[Start of section]

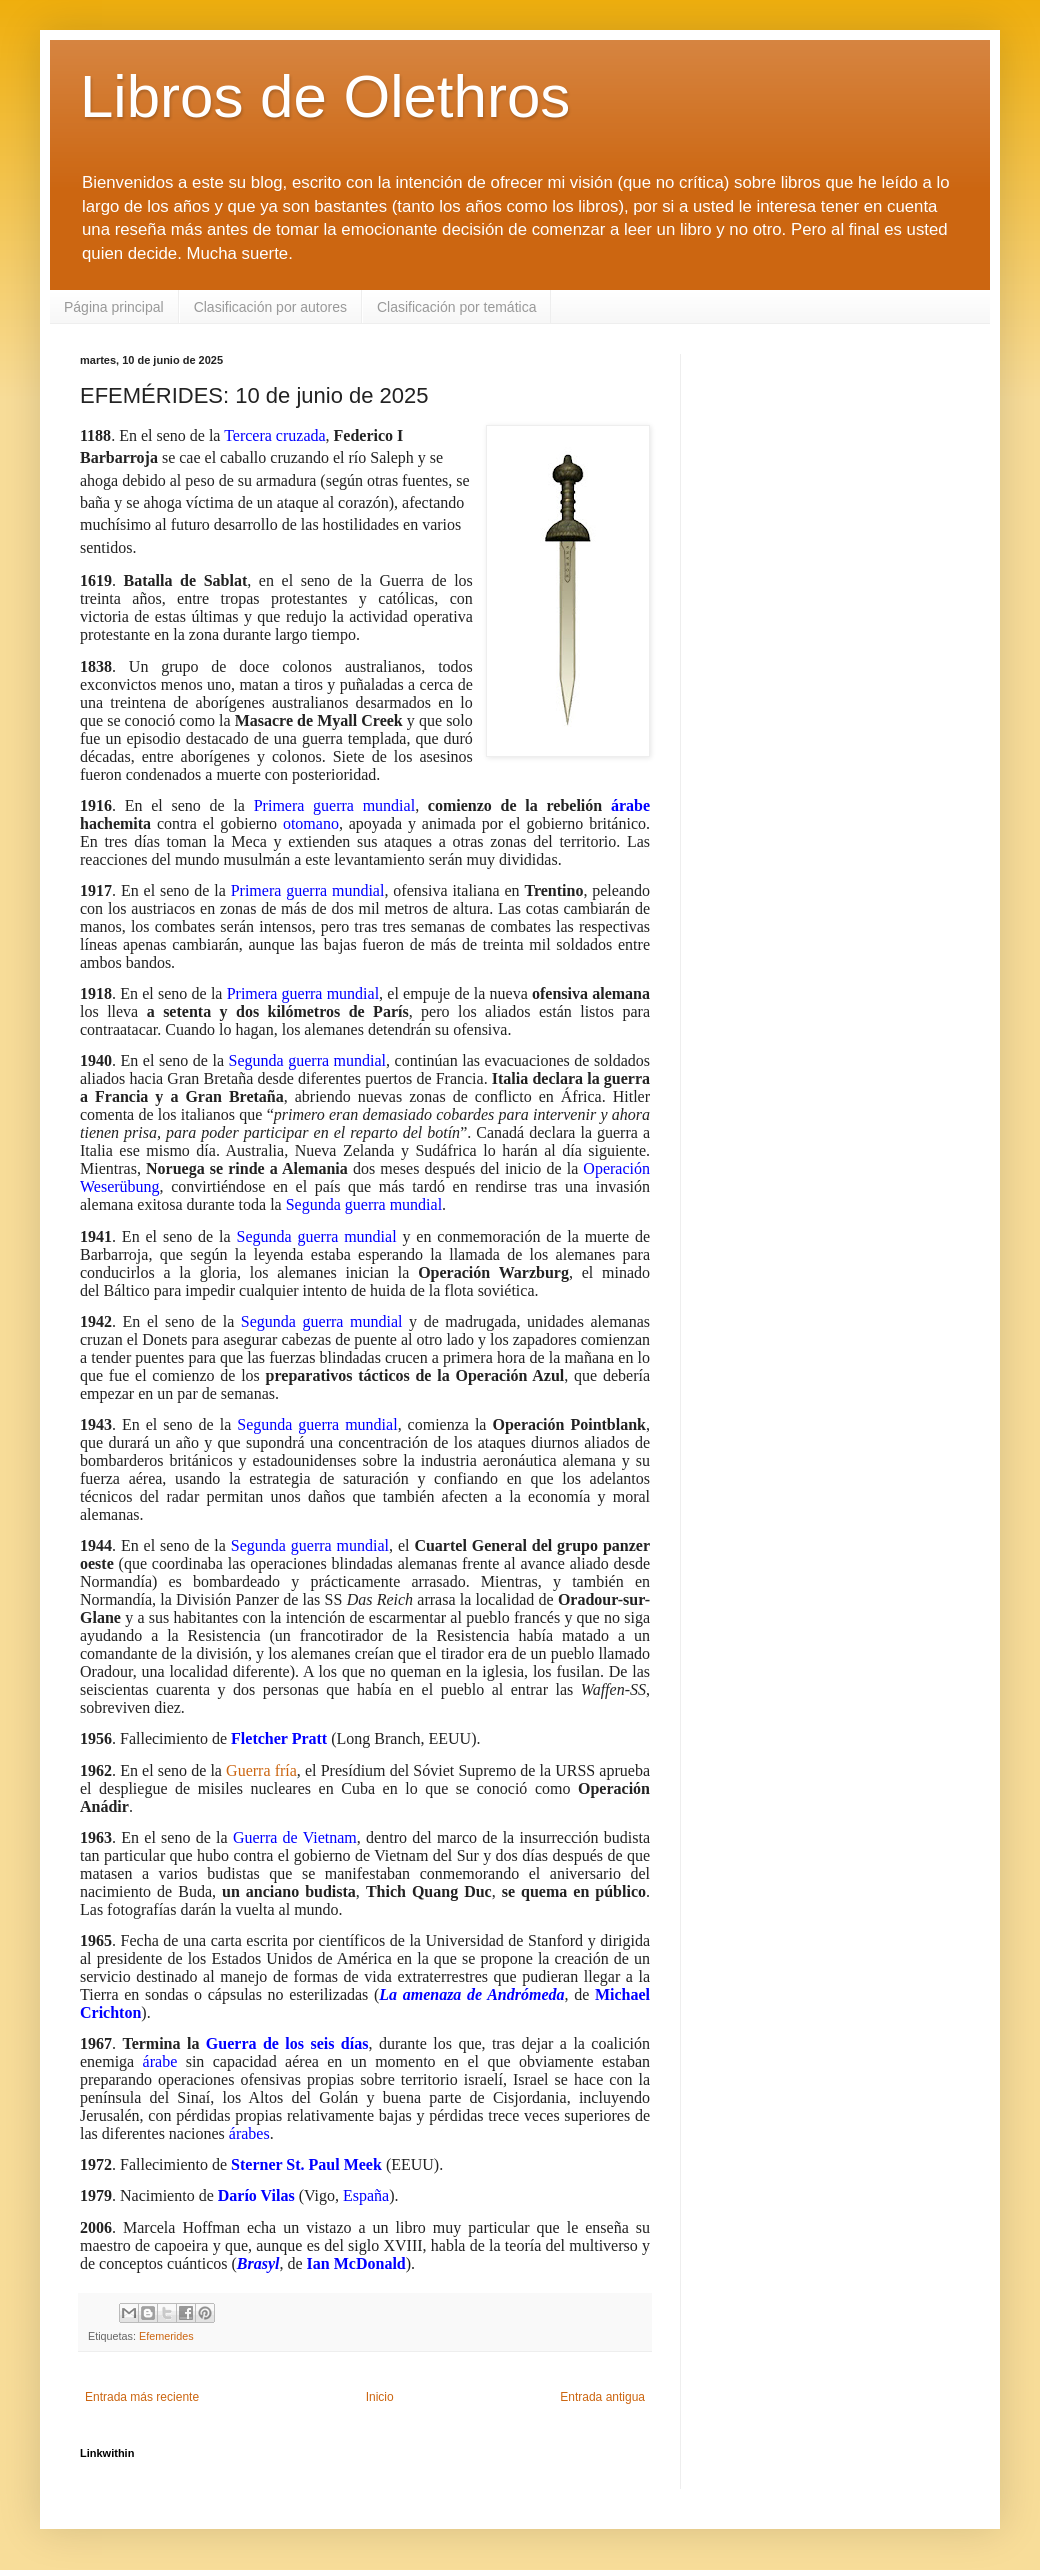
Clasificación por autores (270, 307)
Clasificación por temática (457, 307)
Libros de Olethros (325, 96)
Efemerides (166, 2336)
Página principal (114, 307)
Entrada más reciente (142, 2397)
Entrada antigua (602, 2397)
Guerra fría (261, 1770)
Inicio (380, 2397)
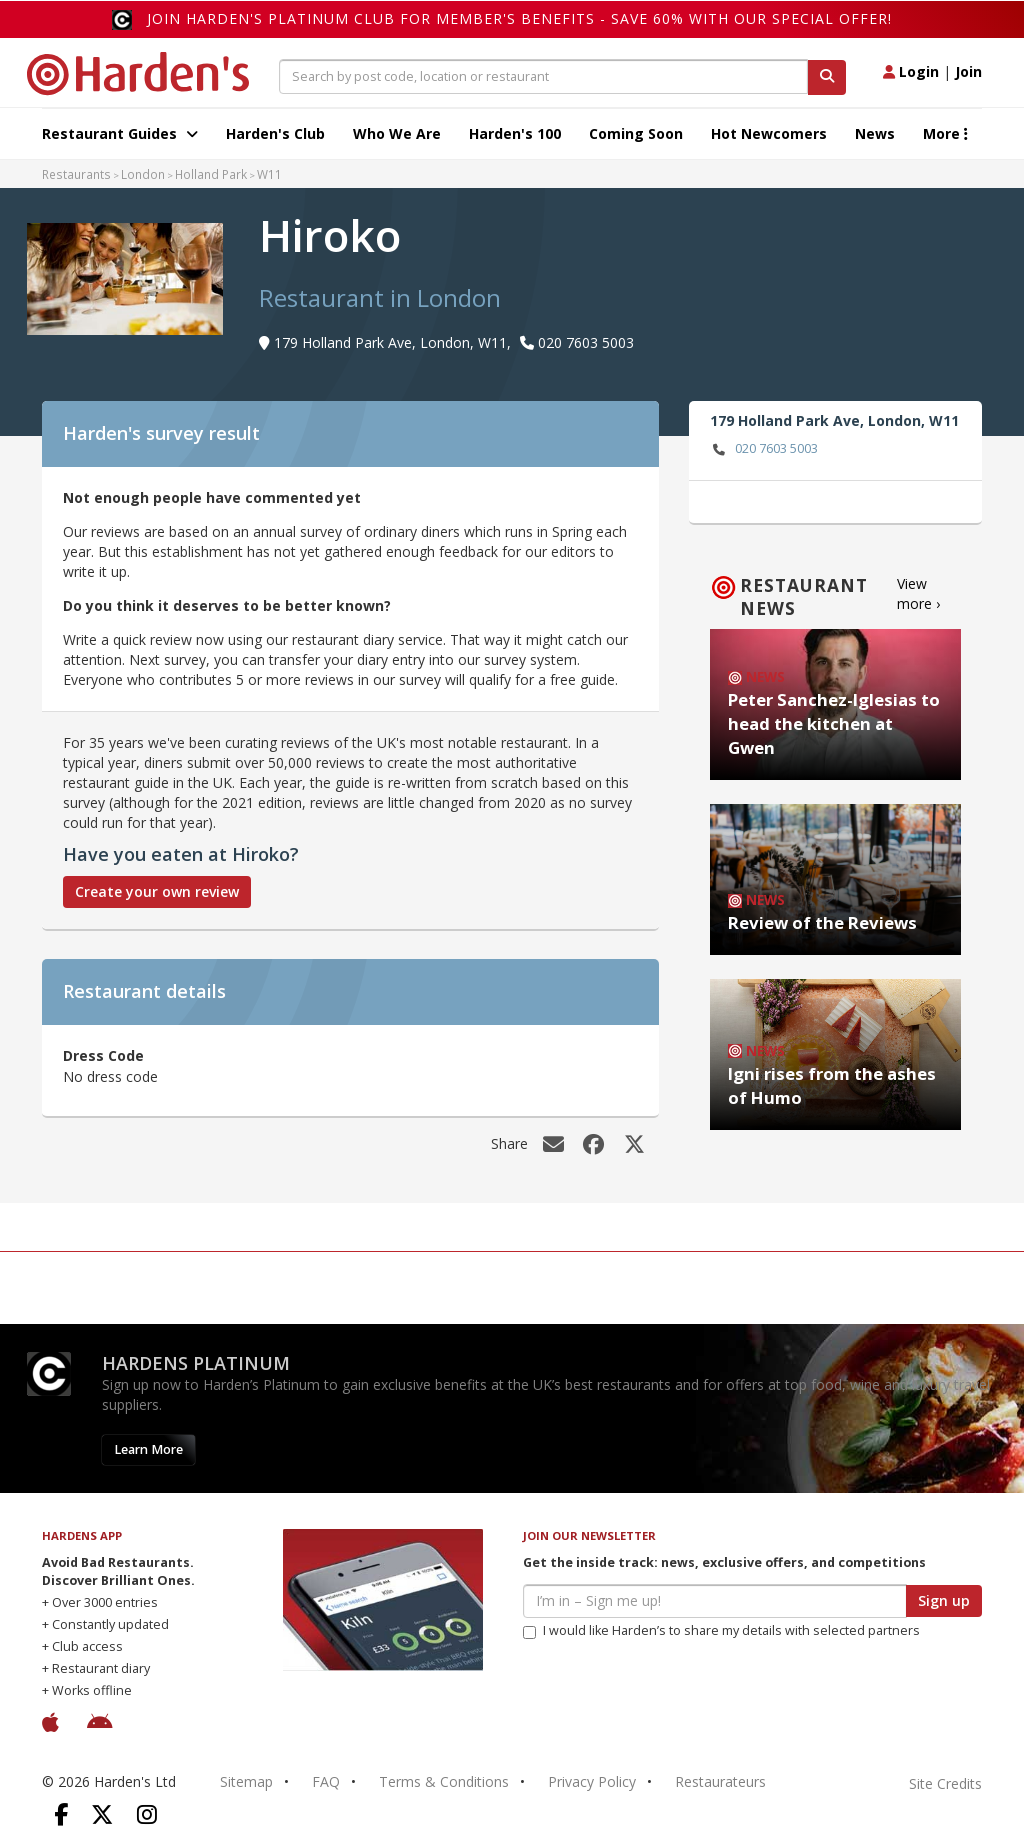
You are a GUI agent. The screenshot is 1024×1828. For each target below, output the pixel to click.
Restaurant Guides (120, 133)
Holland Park (211, 174)
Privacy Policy (592, 1781)
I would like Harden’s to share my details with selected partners (721, 1630)
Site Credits (945, 1783)
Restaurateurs (720, 1781)
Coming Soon (636, 133)
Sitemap (246, 1781)
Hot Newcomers (769, 133)
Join (968, 71)
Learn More (148, 1449)
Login (911, 71)
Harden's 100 (515, 133)
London (143, 174)
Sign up (944, 1600)
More (945, 133)
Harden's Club (275, 133)
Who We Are (397, 133)
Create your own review (157, 891)
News (875, 133)
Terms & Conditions (444, 1781)
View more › (918, 593)
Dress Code (103, 1055)
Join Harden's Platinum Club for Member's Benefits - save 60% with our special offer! (519, 18)
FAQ (326, 1781)
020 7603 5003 (764, 449)
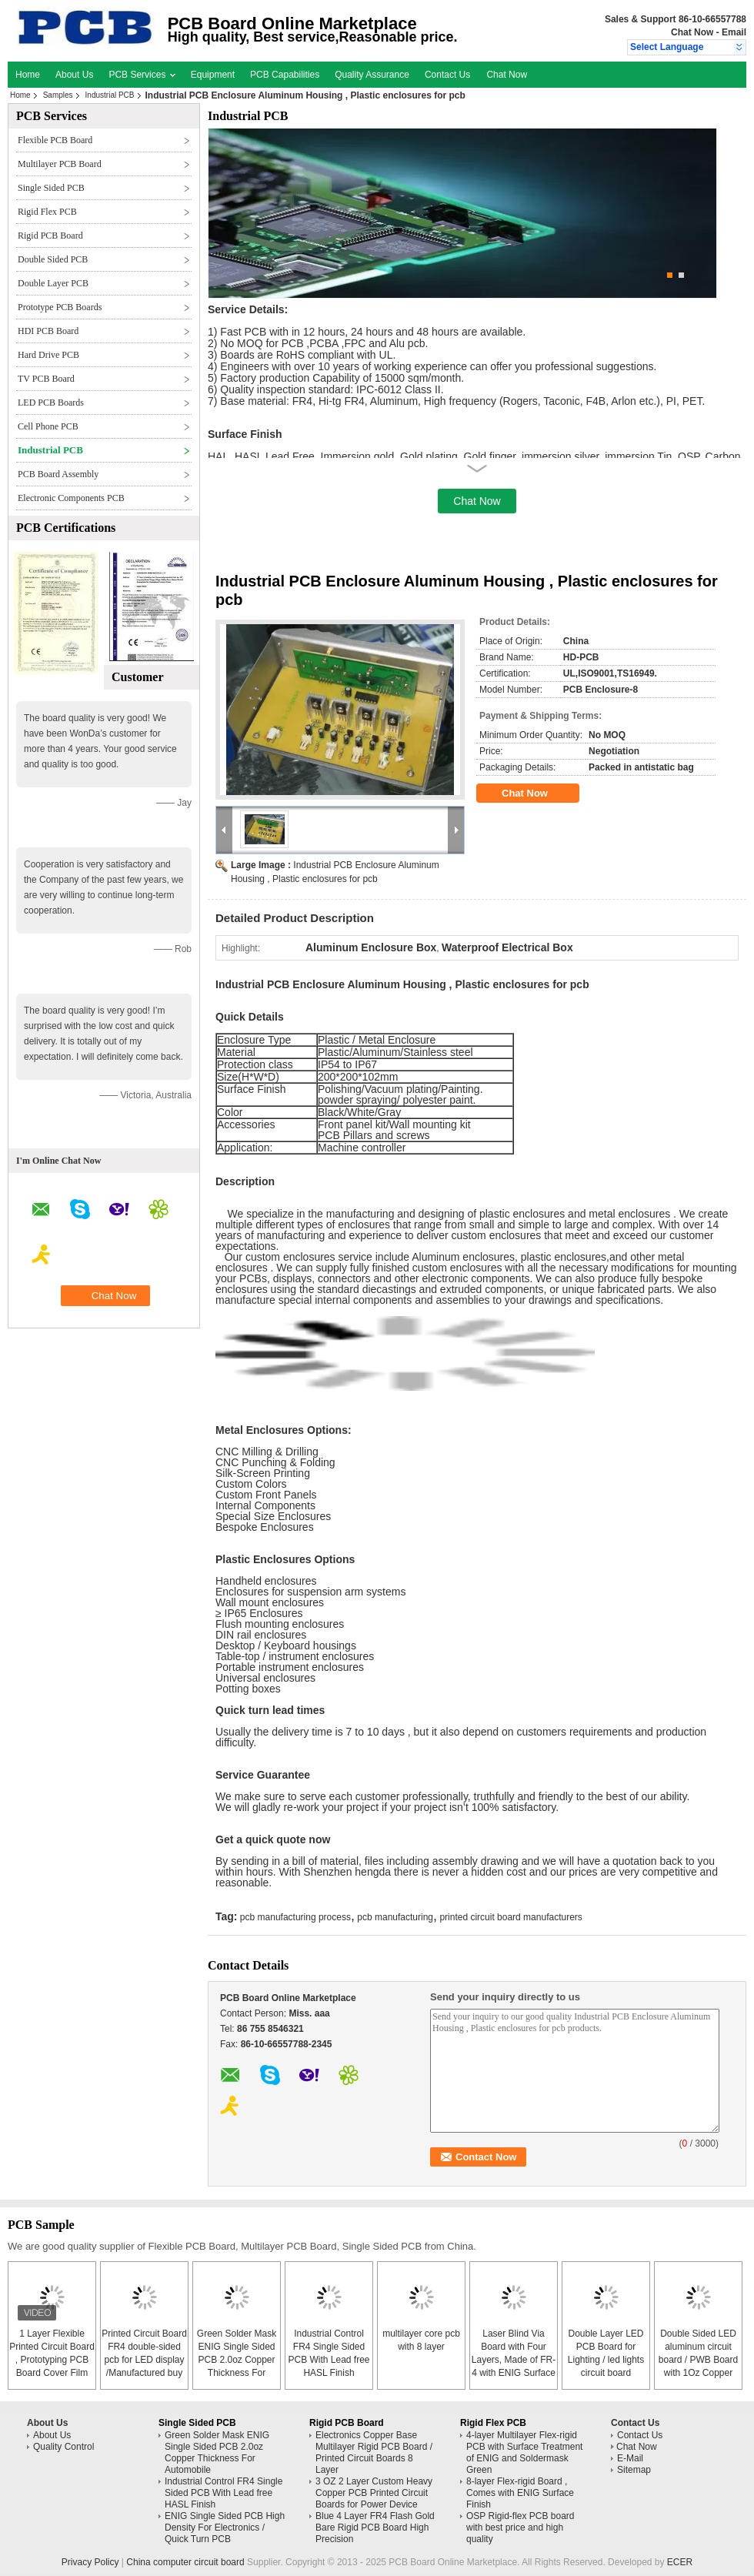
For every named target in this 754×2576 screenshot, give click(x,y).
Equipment (213, 74)
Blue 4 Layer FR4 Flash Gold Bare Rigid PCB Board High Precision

[End of section]

- **About this task**
Copy whichever lines in the listing above contain the word "target".

- **Answer area**
You are a GUI agent. The screenshot is 1024×1828. For each target below, output the pixel to click.
For every named target in this 754×2576 screenshot, give click(x,y).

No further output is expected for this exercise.